May 19, 2023 - Technology

Business email compromise is on the rise, Microsoft warns

Illustration of a laptop wearing glasses and moustache set disguise.

Illustration: Aïda Amer/Axios

An often-overlooked cybercrime tactic is getting more sophisticated and growing in popularity among criminal gangs, Microsoft warned in a report released Friday.

Why it matters: Business email compromise — where a criminal poses as someone a victim regularly interacts with in their daily lives to lure them into sending money or confidential information — remains one of the most lucrative tactics for cybercriminals.

  • Last year, the FBI saw nearly 22,000 complaints about business email compromise cases and reported losses of more than $2.7 billion tied to these scams.
  • However, this tactic is often eclipsed in public conversations about cybercrime by ransomware and data theft.

The big picture: Microsoft detected and investigated 35 million attempted cases of business email compromise between April 2022 and last month, according to the report. The company also warned that "nearly all forms of BEC attacks are on the rise."

  • Attackers in these scams have started adopting new tools and tricks to avert traditional email security tools, such as those that flag when an employee is sending an email from a different location, Microsoft warned.

What they're saying: "Microsoft shares federal law enforcement and other organizations' concern that this trend can be rapidly scaled, making it difficult to detect activity with traditional alarms or notifications," Vasu Jakkal, corporate vice president of security at Microsoft, wrote in a blog post.

The intrigue: One of the new tools attackers have latched onto is BulletProftLink, which helps users do everything from setting up email templates to hosting malicious sites linked in the phishing emails.

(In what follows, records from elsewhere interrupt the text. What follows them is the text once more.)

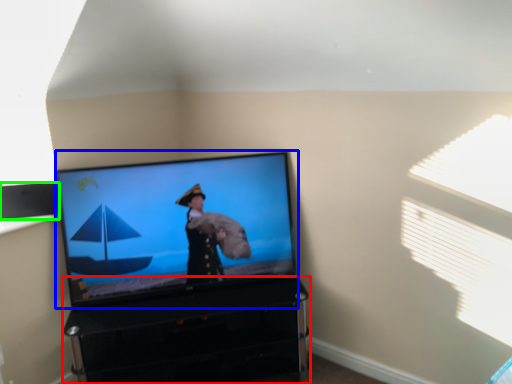 Question: Which object is the farthest from furniture (highlighted by a red box)? Choose among these: television (highlighted by a blue box) or speaker (highlighted by a green box).

Choices:
 (A) television
 (B) speaker

Answer: (B) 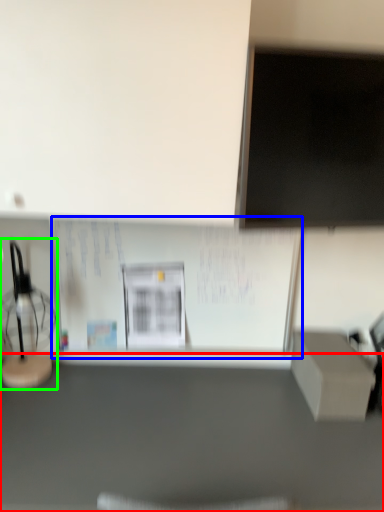 Question: Which object is positioned closest to furniture (highlighted by a red box)? Select from bulletin board (highlighted by a blue box) and table lamp (highlighted by a green box).

Choices:
 (A) bulletin board
 (B) table lamp

Answer: (A) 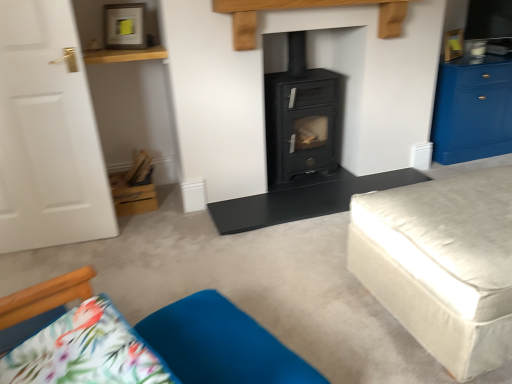 This screenshot has height=384, width=512. In order to click on space that is in front of black matte table at center in this screenshot , I will do `click(286, 274)`. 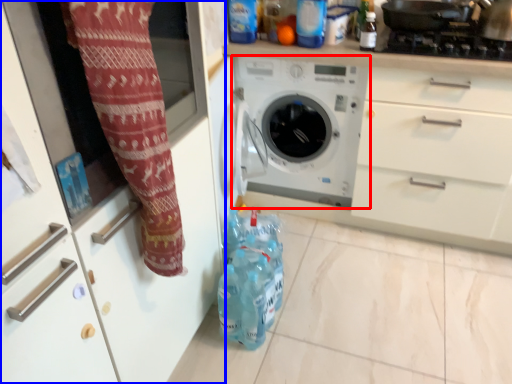 Question: Among these objects, which one is nearest to the camera, washing machine (highlighted by a red box) or cabinetry (highlighted by a blue box)?

Choices:
 (A) washing machine
 (B) cabinetry

Answer: (B) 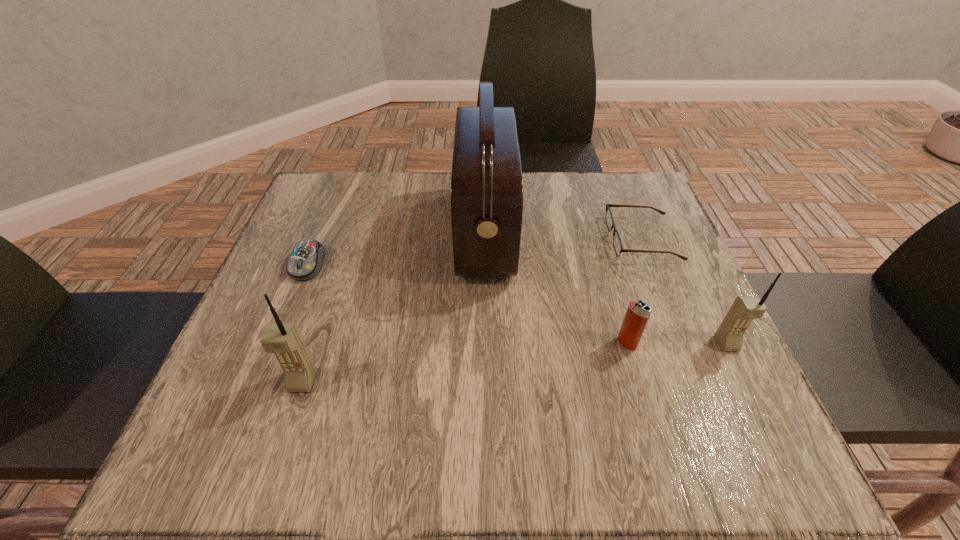 The width and height of the screenshot is (960, 540). Identify the location of the left cellular telephone. (284, 340).

Locate an element on the screen. Image resolution: width=960 pixels, height=540 pixels. the taller cellular telephone is located at coordinates (284, 340).

Identify the location of the right cellular telephone. Image resolution: width=960 pixels, height=540 pixels. (729, 335).

At what (x,y) coordinates should I click in order to perform the action: click on the third tallest object. Please return your answer as a coordinate pair (x, y). The height and width of the screenshot is (540, 960). Looking at the image, I should click on (729, 335).

In order to click on the third object from left to right in this screenshot , I will do `click(486, 180)`.

Where is `the tallest object`? the tallest object is located at coordinates (486, 180).

Where is `spectacles`? spectacles is located at coordinates (617, 242).

The image size is (960, 540). I want to click on the leftmost object, so [305, 262].

Identify the location of the third object from right to left. The height and width of the screenshot is (540, 960). (637, 314).

At what (x,y) coordinates should I click in order to perform the action: click on the third shortest object. Please return your answer as a coordinate pair (x, y). Looking at the image, I should click on (637, 314). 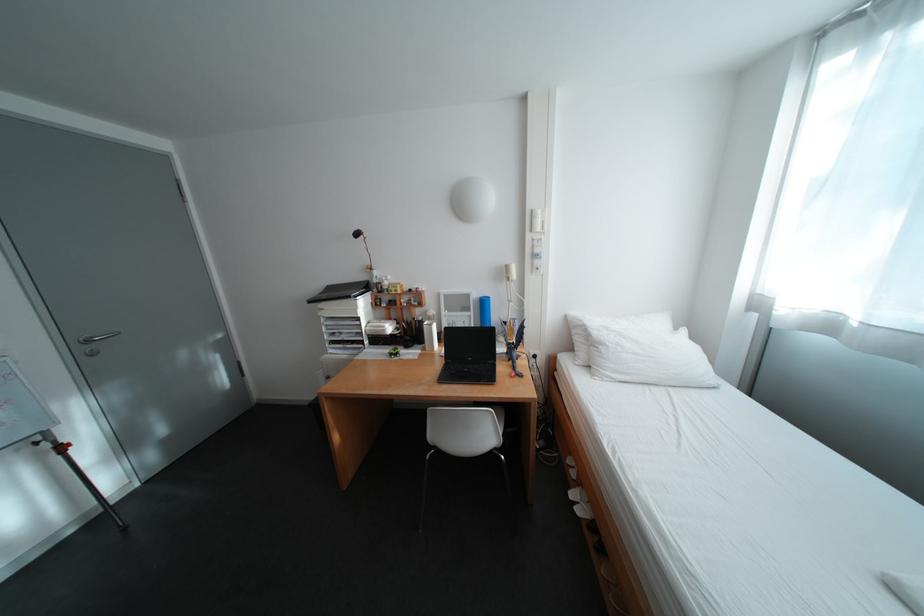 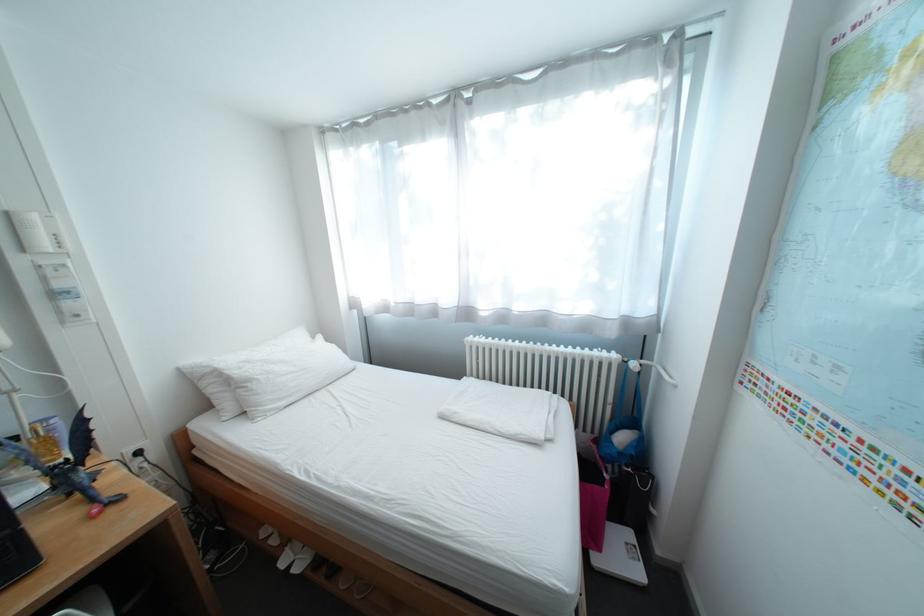 In the second image, find the point that corresponds to pixel 521 361 in the first image.

(81, 495) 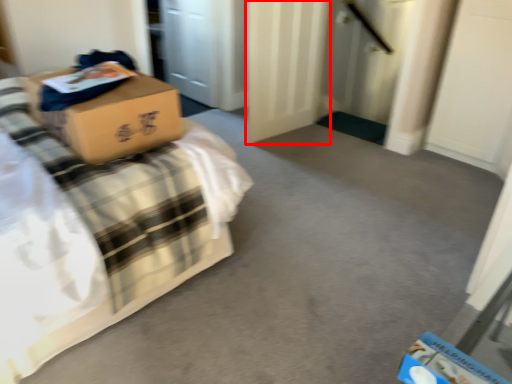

  • The attackers will also purchase IP addresses from third parties to create "residential IP proxies" that allow cybercriminals to "mask their origin" so it looks like the email came from the same place their victims are based, the Microsoft report said.
  • After those tools are in place, attackers need only rely on their social engineering skills to craft a believable message, per the report.

Be smart: Microsoft suggests organizations set up their email systems to flag messages sent from external parties and retrain employees to spot the warning signs of a malicious email.